Chapter 17: Connection vs. Attachment (I’ll find a better title for this chapter soon)

With less than a week to research and write the article, Jane decided she’d better get busy experimenting, trying out a few of the connection techniques she had researched, putting them to the test, and observing how well they worked.
It’ll be fun! she told herself, though it didn’t all turn out that way.

She began by saying hello to various strangers she passed in the street on her way home and observing their reactions.

“Hi,” she said as she passed a man in his 30’s, maybe ten years older than her. “Nice jacket.”
The man stopped in his tracks, looked her up and down, then said hello back and asked for her number.
“Sorry,” Jane replied apologetically, feeling flustered but thinking fast on her feet. “It’s just that my boyfriend has the same jacket, and I couldn’t help but admire it.”
The man looked slightly deflated, but nodded and turned away.

Oops, she thought to herself.
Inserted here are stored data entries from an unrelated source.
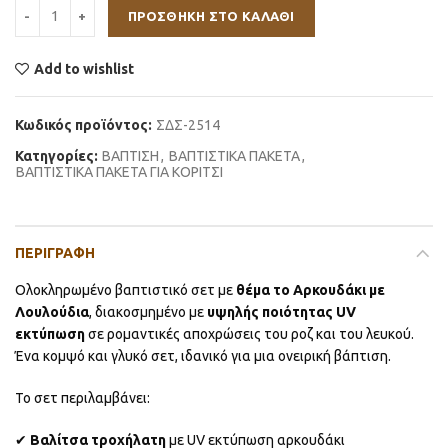
ΠΡΟΣΘΉΚΗ ΣΤΟ ΚΑΛΆΘΙ
Add to wishlist
Κωδικός προϊόντος:
ΣΔΣ-2514
Κατηγορίες:
ΒΑΠΤΙΣΗ
,
ΒΑΠΤΙΣΤΙΚΑ ΠΑΚΕΤΑ
,
ΒΑΠΤΙΣΤΙΚΑ ΠΑΚΕΤΑ ΓΙΑ ΚΟΡΙΤΣΙ
ΠΕΡΙΓΡΑΦΉ
Ολοκληρωμένο βαπτιστικό σετ με
θέμα το Αρκουδάκι με
Λουλούδια
, διακοσμημένο με
υψηλής ποιότητας UV
εκτύπωση
σε ρομαντικές αποχρώσεις του ροζ και του λευκού.
Ένα κομψό και γλυκό σετ, ιδανικό για μια ονειρική βάπτιση.
Το σετ περιλαμβάνει:
✔
Βαλίτσα τροχήλατη
με UV εκτύπωση αρκουδάκι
Some of these techniques work a little too well! I’d better dial back the research a notch.

She reached the portal of her apartment building with no further misadventures, and stopped at the mailboxes to see if anything interesting had arrived.

“Hi,” she said absentmindedly to another resident who was extracting a few envelopes and a stack of junk mail from his own box.

“Hello,” he replied cheerfully. He shuffled his stack of mail into his left hand, then held out his right toward her. “I’m Chase, by the way. I just moved in.”

Jane shook his hand and looked up at his friendly face. Their eyes locked, and suddenly…she couldn’t look away. It felt like he had turned on a tractor beam and would not release her. It took her a moment to gather her wits and make her mouth function again. “I’m Jane,” she sputtered. “I’m up in 3C.”

“2D,” Chase replied, still clutching her hand lightly.

Jane had taken self defense classes, and the moves to twist Chase’s arm behind his back and utterly disable him flashed through her mind, but she had never learned a defense against his tractor beam gaze.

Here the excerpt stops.